Linux desktop app main thread frozen, other threads still executing

Hello, I have an linux desktop app that has become frozen (UI and event handlers are non responsive), however, other threads are executing.

GDB backtrace shows main thread is waiting for a mutex.

Thread 1 (Thread 0x7fb785b040 (LWP 192663) "redacted"):
#0  0x0000007fb791b694 in __futex_abstimed_wait_common64 (private=0, cancel=true, abstime=0x0, op=393, expected=0, futex_word=0x220be434) at ./nptl/futex-internal.c:57
#1  __futex_abstimed_wait_common (cancel=true, private=0, abstime=0x0, clockid=0, expected=0, futex_word=0x220be434) at ./nptl/futex-internal.c:87
#2  __GI___futex_abstimed_wait_cancelable64 (futex_word=futex_word@entry=0x220be434, expected=expected@entry=0, clockid=clockid@entry=0, abstime=abstime@entry=0x0, private=private@entry=0) at ./nptl/futex-internal.c:139
#3  0x0000007fb791e1d0 in __pthread_cond_wait_common (abstime=0x0, clockid=0, mutex=0x220be3d8, cond=0x220be408) at ./nptl/pthread_cond_wait.c:503
#4  ___pthread_cond_wait (cond=0x220be408, mutex=0x220be3d8) at ./nptl/pthread_cond_wait.c:618
#5  0x0000007fba042b14 in ?? () from /redacted Libs/XojoGUIFrameworkARM64.so
#6  0x0000007fba040d74 in ?? () from /redacted Libs/XojoGUIFrameworkARM64.so
#7  0x0000007fba03dbb4 in ?? () from /redacted Libs/XojoGUIFrameworkARM64.so
#8  0x0000007fba03b1f0 in ?? () from /redacted Libs/XojoGUIFrameworkARM64.so
#9  0x0000007fba03ccd0 in ?? () from /redacted Libs/XojoGUIFrameworkARM64.so
#10 0x0000007fba022424 in ?? () from /redacted Libs/XojoGUIFrameworkARM64.so
#11 0x00000000006f4b14 in DesktopApplication._CallFunctionWithExceptionHandling%%o<DesktopApplication>p ()
#12 0x0000007fba022230 in ?? () from /redacted Libs/XojoGUIFrameworkARM64.so
#13 0x0000007fba0224d0 in ?? () from /redacted Libs/XojoGUIFrameworkARM64.so
#14 0x0000007fba01f328 in RuntimeRun () from /redacted Libs/XojoGUIFrameworkARM64.so
#15 0x000000000075c860 in REALbasic._RuntimeRun ()
#16 0x000000000170eb90 in _Main ()
#17 0x000000000170e3ac in main ()

I can see other threads are starting and completing.

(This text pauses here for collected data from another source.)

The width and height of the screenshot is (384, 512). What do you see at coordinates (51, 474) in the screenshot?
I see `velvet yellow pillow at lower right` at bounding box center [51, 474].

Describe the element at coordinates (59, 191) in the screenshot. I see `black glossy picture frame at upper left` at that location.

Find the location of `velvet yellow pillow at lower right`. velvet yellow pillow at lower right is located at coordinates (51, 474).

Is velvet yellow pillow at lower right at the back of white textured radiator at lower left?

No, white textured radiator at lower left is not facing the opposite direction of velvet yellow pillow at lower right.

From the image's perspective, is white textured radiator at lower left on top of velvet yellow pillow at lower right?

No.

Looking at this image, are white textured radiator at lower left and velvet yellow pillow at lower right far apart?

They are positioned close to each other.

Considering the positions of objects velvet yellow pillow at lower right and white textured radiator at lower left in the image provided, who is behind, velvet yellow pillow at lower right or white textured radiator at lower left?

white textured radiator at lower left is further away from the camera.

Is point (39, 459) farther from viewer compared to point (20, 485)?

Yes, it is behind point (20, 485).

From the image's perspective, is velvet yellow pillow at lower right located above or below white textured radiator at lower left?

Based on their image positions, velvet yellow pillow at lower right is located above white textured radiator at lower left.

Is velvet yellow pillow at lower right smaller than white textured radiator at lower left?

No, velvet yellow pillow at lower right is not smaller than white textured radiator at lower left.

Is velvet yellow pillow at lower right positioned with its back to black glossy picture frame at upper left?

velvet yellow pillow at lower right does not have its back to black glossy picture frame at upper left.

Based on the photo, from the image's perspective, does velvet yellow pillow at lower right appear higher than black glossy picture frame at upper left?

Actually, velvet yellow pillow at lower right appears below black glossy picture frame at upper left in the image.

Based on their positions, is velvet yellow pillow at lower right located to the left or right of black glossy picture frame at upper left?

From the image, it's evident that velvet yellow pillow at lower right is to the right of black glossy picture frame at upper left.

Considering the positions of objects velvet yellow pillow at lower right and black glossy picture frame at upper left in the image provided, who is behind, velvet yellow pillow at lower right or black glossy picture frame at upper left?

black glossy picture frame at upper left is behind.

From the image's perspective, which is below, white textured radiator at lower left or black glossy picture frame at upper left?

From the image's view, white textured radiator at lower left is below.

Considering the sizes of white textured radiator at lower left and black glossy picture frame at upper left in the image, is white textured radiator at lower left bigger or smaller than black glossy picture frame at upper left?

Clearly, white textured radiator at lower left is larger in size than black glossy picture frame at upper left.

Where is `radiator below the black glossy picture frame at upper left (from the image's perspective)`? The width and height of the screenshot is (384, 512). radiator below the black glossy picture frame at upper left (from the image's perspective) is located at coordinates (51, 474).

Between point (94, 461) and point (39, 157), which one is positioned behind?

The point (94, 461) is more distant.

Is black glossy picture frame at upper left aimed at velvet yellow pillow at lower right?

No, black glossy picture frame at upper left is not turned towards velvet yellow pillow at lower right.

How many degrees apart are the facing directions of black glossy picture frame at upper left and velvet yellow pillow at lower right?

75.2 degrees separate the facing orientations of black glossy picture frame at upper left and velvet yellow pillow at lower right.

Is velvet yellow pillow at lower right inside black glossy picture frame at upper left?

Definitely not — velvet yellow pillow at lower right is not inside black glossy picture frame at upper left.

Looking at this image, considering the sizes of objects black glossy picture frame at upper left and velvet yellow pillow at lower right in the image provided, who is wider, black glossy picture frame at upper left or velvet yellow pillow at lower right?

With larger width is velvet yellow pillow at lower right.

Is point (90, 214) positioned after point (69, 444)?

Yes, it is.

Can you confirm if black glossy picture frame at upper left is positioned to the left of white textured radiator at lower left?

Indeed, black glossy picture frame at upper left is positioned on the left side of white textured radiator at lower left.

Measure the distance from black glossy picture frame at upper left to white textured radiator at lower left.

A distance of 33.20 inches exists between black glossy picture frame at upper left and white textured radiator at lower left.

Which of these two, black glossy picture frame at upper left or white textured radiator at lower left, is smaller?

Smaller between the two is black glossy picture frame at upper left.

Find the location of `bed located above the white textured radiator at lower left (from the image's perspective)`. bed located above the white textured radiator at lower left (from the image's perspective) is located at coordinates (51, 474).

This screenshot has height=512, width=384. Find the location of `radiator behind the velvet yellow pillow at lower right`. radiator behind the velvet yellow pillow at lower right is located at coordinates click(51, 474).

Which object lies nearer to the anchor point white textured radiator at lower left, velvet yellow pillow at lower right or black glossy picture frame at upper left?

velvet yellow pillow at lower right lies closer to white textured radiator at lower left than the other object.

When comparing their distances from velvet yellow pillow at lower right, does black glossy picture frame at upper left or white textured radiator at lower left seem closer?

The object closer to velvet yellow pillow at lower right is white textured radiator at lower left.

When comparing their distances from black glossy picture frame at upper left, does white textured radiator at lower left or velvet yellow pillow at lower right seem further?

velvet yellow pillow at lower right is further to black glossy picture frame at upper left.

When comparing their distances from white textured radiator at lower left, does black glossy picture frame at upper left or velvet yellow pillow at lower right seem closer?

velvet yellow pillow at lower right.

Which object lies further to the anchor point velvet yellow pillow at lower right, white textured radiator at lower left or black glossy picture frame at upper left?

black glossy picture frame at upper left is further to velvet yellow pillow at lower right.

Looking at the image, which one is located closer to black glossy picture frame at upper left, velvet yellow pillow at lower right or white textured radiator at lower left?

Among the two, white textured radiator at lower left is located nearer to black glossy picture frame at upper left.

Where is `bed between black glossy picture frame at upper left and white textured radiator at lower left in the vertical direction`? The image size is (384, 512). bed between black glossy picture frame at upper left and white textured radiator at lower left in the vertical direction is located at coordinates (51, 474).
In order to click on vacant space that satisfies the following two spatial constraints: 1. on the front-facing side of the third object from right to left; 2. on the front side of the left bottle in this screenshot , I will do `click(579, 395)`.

[New Thread 0x7f8606ee40 (LWP 789853)]
[Detaching after vfork from child process 789854]
[Detaching after vfork from child process 789856]
[Thread 0x7f8606ee40 (LWP 789853) exited]
[Detaching after vfork from child process 789859]
[Detaching after vfork from child process 789865]

I can see that Shell.Execute commands are being run from these threads via htop tree view.

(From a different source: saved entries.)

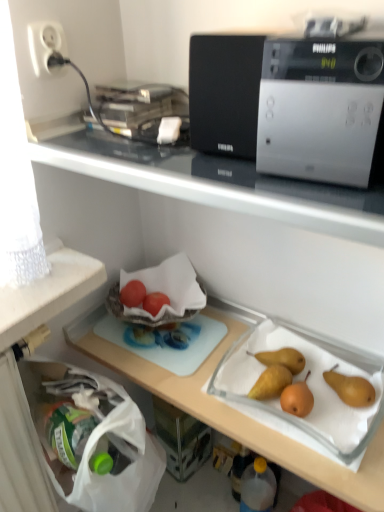 The width and height of the screenshot is (384, 512). What are the coordinates of `vacant area that is situated to the right of matte red tomato at center, the first fruit when ordered from right to left` in the screenshot? It's located at (200, 327). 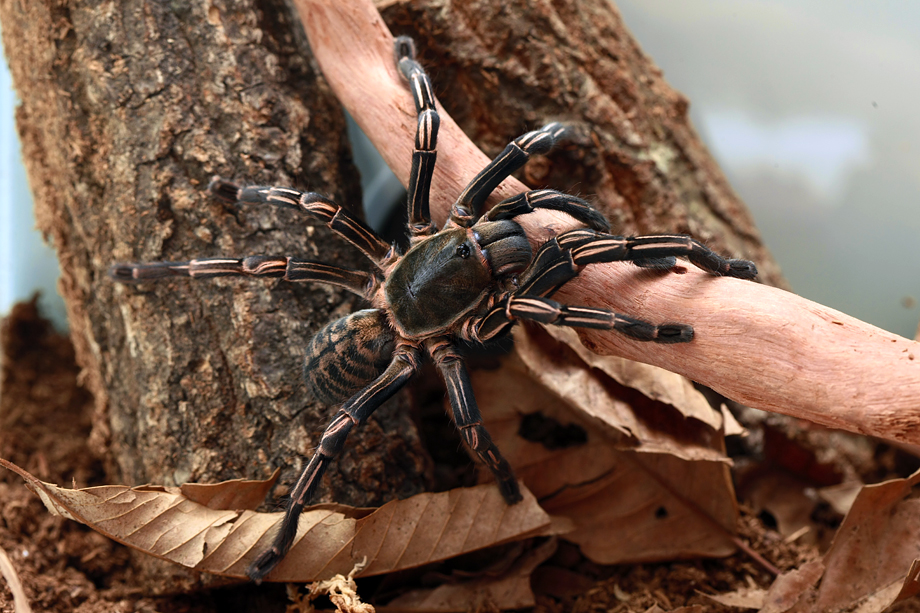 The image size is (920, 613). Identify the location of gray background color. (805, 25). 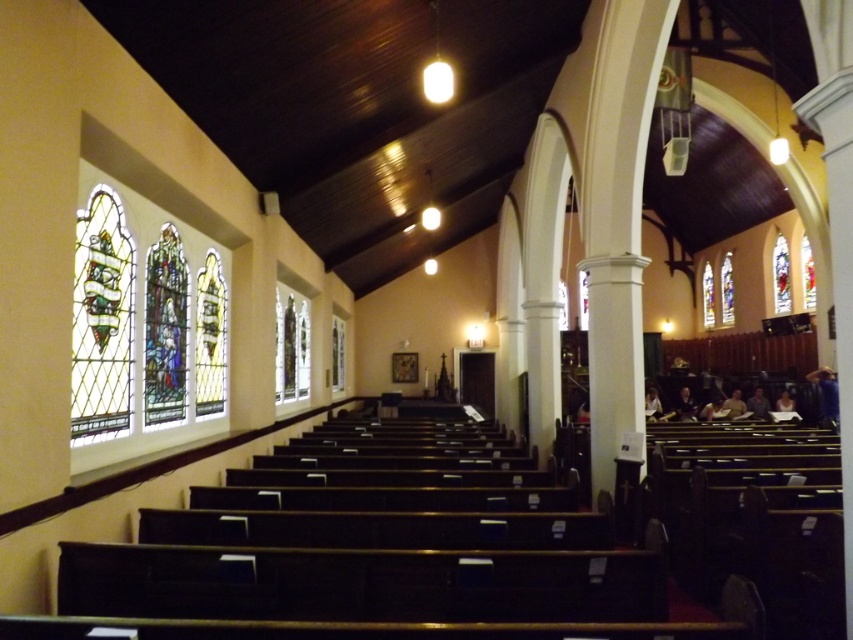 You are standing in the church and want to take a photo of both the stained glass at left and the stained glass window at right. Which one will appear larger in your camera viewfinder?

The stained glass at left will appear larger in the camera viewfinder because it is much taller than the stained glass window at right.

You are an architect designing a new church. You want to install a 10 meter long decorative beam between the stained glass at left and the stained glass window at right. Is there enough space between them to place the beam?

The stained glass at left and stained glass window at right are 14.27 meters apart, so yes, the 10 meter long decorative beam can be placed between them since it is shorter than the distance between the two stained glasses.

You are standing in the church and want to take a photo of the stained glass window at left. Your camera has a maximum focus distance of 4 meters. Can you capture a clear photo without moving closer?

The distance between you and the stained glass window at left is 4.28 meters, which exceeds the camera maximum focus distance of 4 meters. Therefore, you cannot capture a clear photo without moving closer. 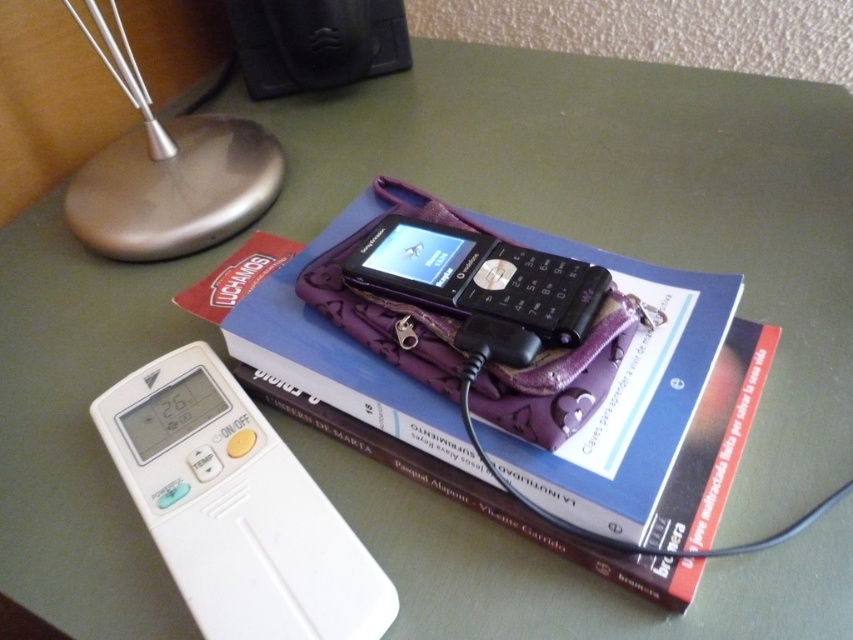 Is point (376, 593) in front of point (466, 257)?

Yes, it is in front of point (466, 257).

Can you confirm if white plastic ipod at lower left is taller than black plastic phone at center?

Correct, white plastic ipod at lower left is much taller as black plastic phone at center.

Where is `white plastic ipod at lower left`? white plastic ipod at lower left is located at coordinates (236, 508).

Is satin silver base at upper left to the right of black plastic phone at center from the viewer's perspective?

No, satin silver base at upper left is not to the right of black plastic phone at center.

In the scene shown: Which of these two, satin silver base at upper left or black plastic phone at center, stands shorter?

Standing shorter between the two is black plastic phone at center.

Find the location of `satin silver base at upper left`. satin silver base at upper left is located at coordinates (167, 172).

Can you confirm if blue hardcover book at center is positioned above satin silver base at upper left?

No.

Does point (648, 566) come behind point (273, 144)?

No, (648, 566) is in front of (273, 144).

Is point (451, 456) in front of point (123, 42)?

Yes, it is in front of point (123, 42).

The width and height of the screenshot is (853, 640). I want to click on blue hardcover book at center, so click(x=521, y=436). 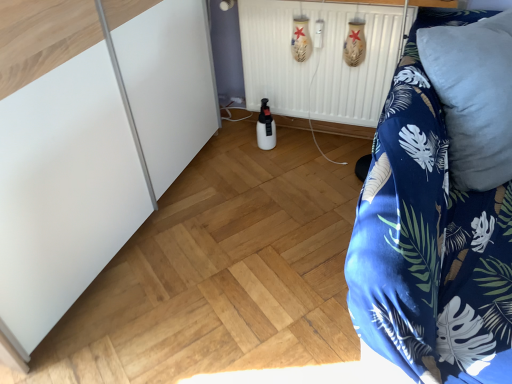 Question: Relative to white matte bottle at center, is blue soft pillow at right in front or behind?

Choices:
 (A) behind
 (B) front

Answer: (B)

Question: From a real-world perspective, is blue soft pillow at right physically located above or below white matte bottle at center?

Choices:
 (A) below
 (B) above

Answer: (B)

Question: Which object is positioned farthest from the white matte bottle at center?

Choices:
 (A) white matte radiator at center
 (B) blue soft pillow at right
 (C) blue floral fabric at right

Answer: (C)

Question: Which object is the closest to the blue soft pillow at right?

Choices:
 (A) white matte bottle at center
 (B) white matte radiator at center
 (C) blue floral fabric at right

Answer: (C)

Does anyone have some insights on where to look or possible commands to run to gain more information? I currently have the process in GDB but it took about a month for it to hang so I want to make sure I don’t miss this opportunity.

Thanks!

What shell mode are you using. Synchronous shells can cause the main thread to lock up, even when used from within a thread.

Thanks for the reply, all my threads are async.

Fair enough.

If the main thread is waiting for a mutex then what UI areas use them and the really hard part figuring out what is keeping that mutex locked. Could it be that the treads simply swamp the UI and never allow it to get a turn?

I have not used any mutexes in my app so it must be part of the framework. I have a few threads but most of their time is spent sleeping. I can see that 2 of the normally active threads are still firing but the rest are waiting for data from various sources like TCPSocket, Async Shell, etc. I can’t see any signs that any of the threads are taking more than their fair share. I also have a clock with seconds that is fired by a timer, it had not changed in the 5 days I let it sit frozen before I had to restart the app.

Hmm… So I take it this isn’t some beta version of Xojo you are running?

Extensive Logging is all you can do, i guess.
What threads are they, more details?

Nope, this is Xojo 2024r2.1

Memory leak? Disk space issue? Things like that can take a while to kick in.

I have tried my best at logging and debugging via GDB, however, with no event loop (frozen), my options are limited.

The are some data processing threads that wait on DataAvailable events to process from various sources like TCP/UDP Socket, Async Shell, Serial. None of them fire as they rely on the event loop to run.

I also have 2 threads that do calculations and set outputs based on the data processed from the other threads. These threads use Thread.Sleep to execute on an interval and appear to be running as I can see the outputs and trace in GDB.

I did not see any increase in memory or lack of disk space. Another note is that the issue appears to be happening on both Linux x86 and ARM (both 64bits). I have not observed the app hanging on macOS, however, I believe that is more of a lack the signals/conditions (I do not have any macOS machines deployed) that might cause the issue rather than the architecture.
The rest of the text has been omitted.